Watchdog warns of unacceptable cybersecurity in Generalitat entities

The report reveals that ten consortia and foundations fall below 50% maturity in cybersecurity, with governance described as "practically non-existent".

Generic image of cybersecurity with digital circuits and a Mediterranean city in the background.
IA

Generic image of cybersecurity with digital circuits and a Mediterranean city in the background.

The Court of Auditors has concluded that cybersecurity governance in 16 consortia and foundations of the Generalitat Valenciana is "unacceptable," with ten entities scoring below 50% maturity.

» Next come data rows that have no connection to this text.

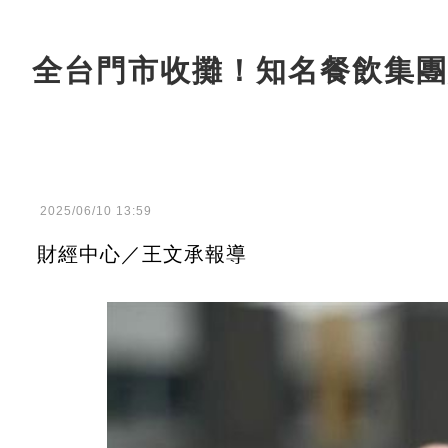
全台門市收攤！知名餐飲集團
2025/06/10 13:59
財經中心／王文承報導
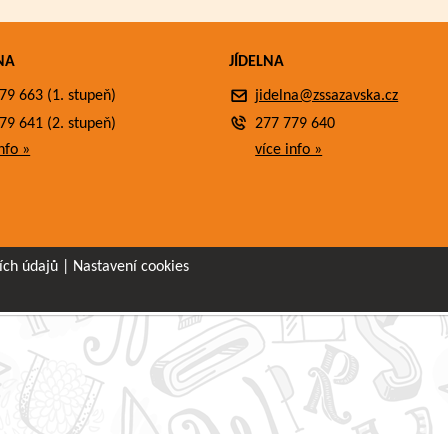
NA
JÍDELNA
79 663 (1. stupeň)
jidelna@zssazavska.cz
79 641 (2. stupeň)
277 779 640
nfo »
více info »
ích údajů
|
Nastavení cookies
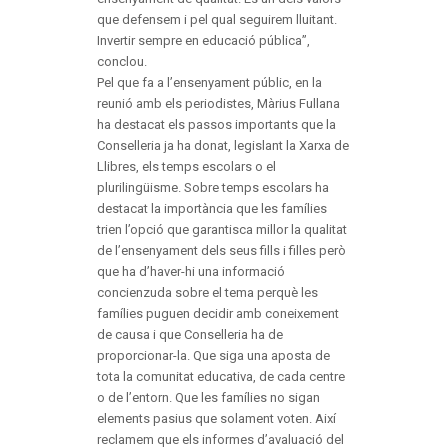
que defensem i pel qual seguirem lluitant.
Invertir sempre en educació pública”,
conclou.
Pel que fa a l’ensenyament públic, en la
reunió amb els periodistes, Màrius Fullana
ha destacat els passos importants que la
Conselleria ja ha donat, legislant la Xarxa de
Llibres, els temps escolars o el
plurilingüisme. Sobre temps escolars ha
destacat la importància que les famílies
trien l’opció que garantisca millor la qualitat
de l’ensenyament dels seus fills i filles però
que ha d’haver-hi una informació
concienzuda sobre el tema perquè les
famílies puguen decidir amb coneixement
de causa i que Conselleria ha de
proporcionar-la. Que siga una aposta de
tota la comunitat educativa, de cada centre
o de l’entorn. Que les famílies no sigan
elements pasius que solament voten. Així
reclamem que els informes d’avaluació del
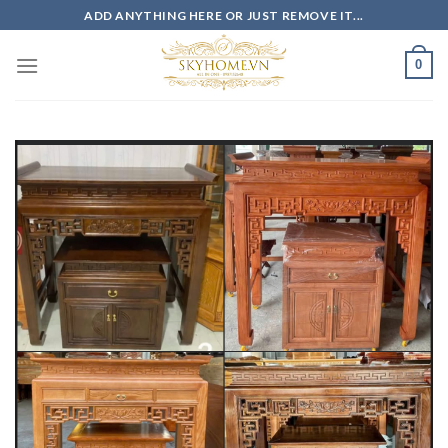
Skip
ADD ANYTHING HERE OR JUST REMOVE IT...
to
content
0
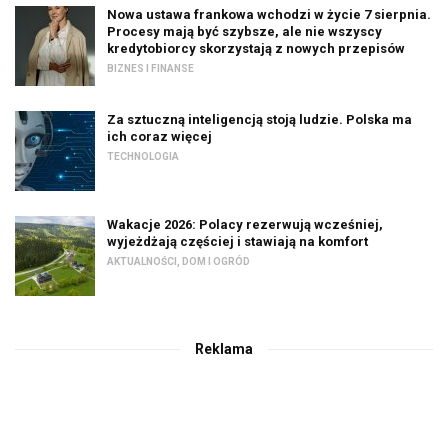
Nowa ustawa frankowa wchodzi w życie 7 sierpnia.
Procesy mają być szybsze, ale nie wszyscy
kredytobiorcy skorzystają z nowych przepisów
BIZNES I FINANSE
Za sztuczną inteligencją stoją ludzie. Polska ma
ich coraz więcej
TECHNOLOGIA
Wakacje 2026: Polacy rezerwują wcześniej,
wyjeżdżają częściej i stawiają na komfort
AKTUALNOŚCI
,
DOM I OGRÓD
Reklama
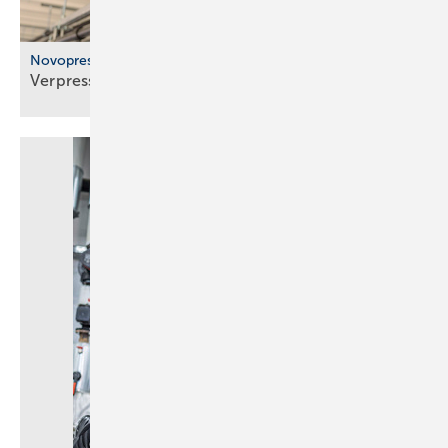
Novopress
Verpressen statt
löten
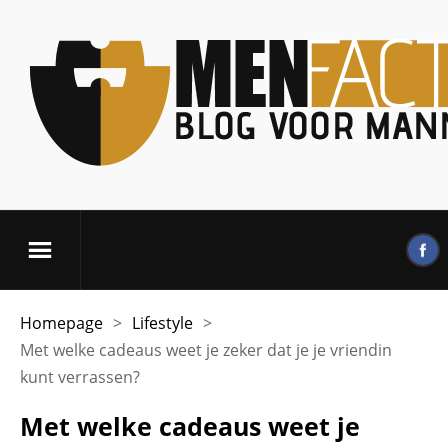
Homepage
>
Lifestyle
>
Met welke cadeaus weet je zeker dat je je vriendin
kunt verrassen?
Met welke cadeaus weet je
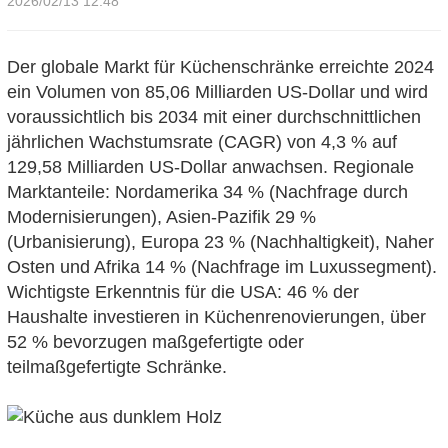
2026/02/13 12:48
Der globale Markt für Küchenschränke erreichte 2024
ein Volumen von 85,06 Milliarden US-Dollar und wird
voraussichtlich bis 2034 mit einer durchschnittlichen
jährlichen Wachstumsrate (CAGR) von 4,3 % auf
129,58 Milliarden US-Dollar anwachsen. Regionale
Marktanteile: Nordamerika 34 % (Nachfrage durch
Modernisierungen), Asien-Pazifik 29 %
(Urbanisierung), Europa 23 % (Nachhaltigkeit), Naher
Osten und Afrika 14 % (Nachfrage im Luxussegment).
Wichtigste Erkenntnis für die USA: 46 % der
Haushalte investieren in Küchenrenovierungen, über
52 % bevorzugen maßgefertigte oder
teilmaßgefertigte Schränke.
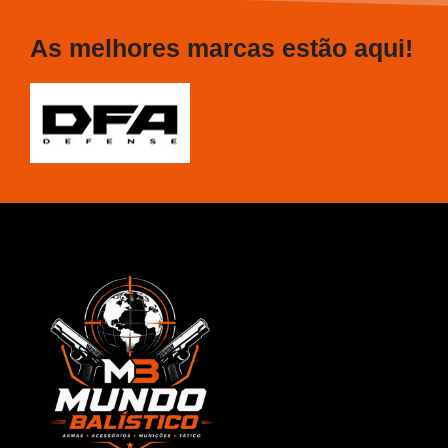
As melhores marcas estão aqui!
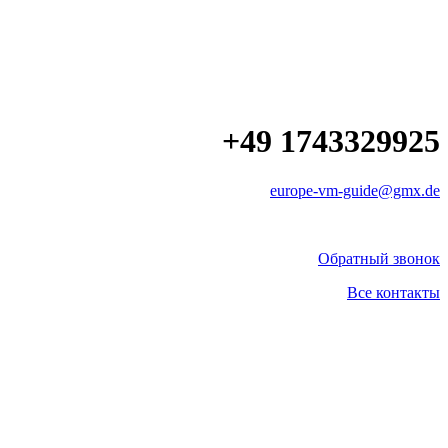
+49 1743329925
europe-vm-guide@gmx.de
Обратный звонок
Все контакты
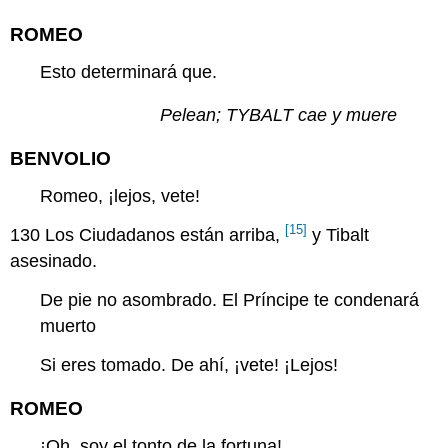
ROMEO
Esto determinará que.
Pelean; TYBALT cae y muere
BENVOLIO
Romeo, ¡lejos, vete!
[15]
130
Los Ciudadanos están arriba,
y Tibalt
asesinado.
De pie no asombrado. El Príncipe te condenará
muerto
Si eres tomado. De ahí, ¡vete! ¡Lejos!
ROMEO
¡Oh, soy el tonto de la fortuna!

The Court of Auditors has warned about the deficient cybersecurity governance within the instrumental public sector of the Generalitat Valenciana. An analysis of 16 consortia and foundations, including hospitals, research centers, and the Palau de les Arts Foundation, indicates that no entity achieves an adequate level of maturity. Ten of them fall below a 50% score, reflecting a "very deficient" situation and, in some cases, "practically non-existent" governance.
The audit, which assesses security policies, risk management, and regulatory compliance, deems the overall cybersecurity situation "unacceptable" and points to a "neglect of responsibilities" by governing bodies. The Court of Auditors emphasizes that cybersecurity is a strategic management element, particularly for entities handling sensitive information and relying on digital systems.
The report details that six entities fall between 50% and 80% maturity, still considered "deficient," while the remaining ten are below 50%. Among the analyzed entities are the General University Hospital Consortium of Valencia, Fisabio, the Museums Consortium of the Valencian Community, and the ValER Foundation.
One of the most negative aspects is cyber-resilience, with fifteen entities scoring below 50%. This indicates a "lack of provisions and plans" to effectively address serious security incidents. The two hospital consortia, those in Valencia and Castellón, present an "especially grave" situation due to the critical nature of the healthcare services they provide.
Furthermore, "significant deficiencies" are detected in regulatory compliance, with a widespread "non-compliance with legislation regarding information security and data protection." Only two entities exceed 80% in this area, falling far short of meeting the National Security Scheme (ENS) requirements.
The implementation of Decree 49/2025 on the Information Security Policy is also lacking. As of the end of 2025, only the ValER Foundation had formally adhered to it. Entities under the Health (39.8%), Education (17.2%), and Environment (7.5%) departments show particularly low average scores.
In light of this scenario, the Court of Auditors recommends "active leadership" in security, the adoption of policies aligned with the ENS, the formalization of responsible parties, and investment in human and material resources, recognizing that "cybersecurity is not cheap."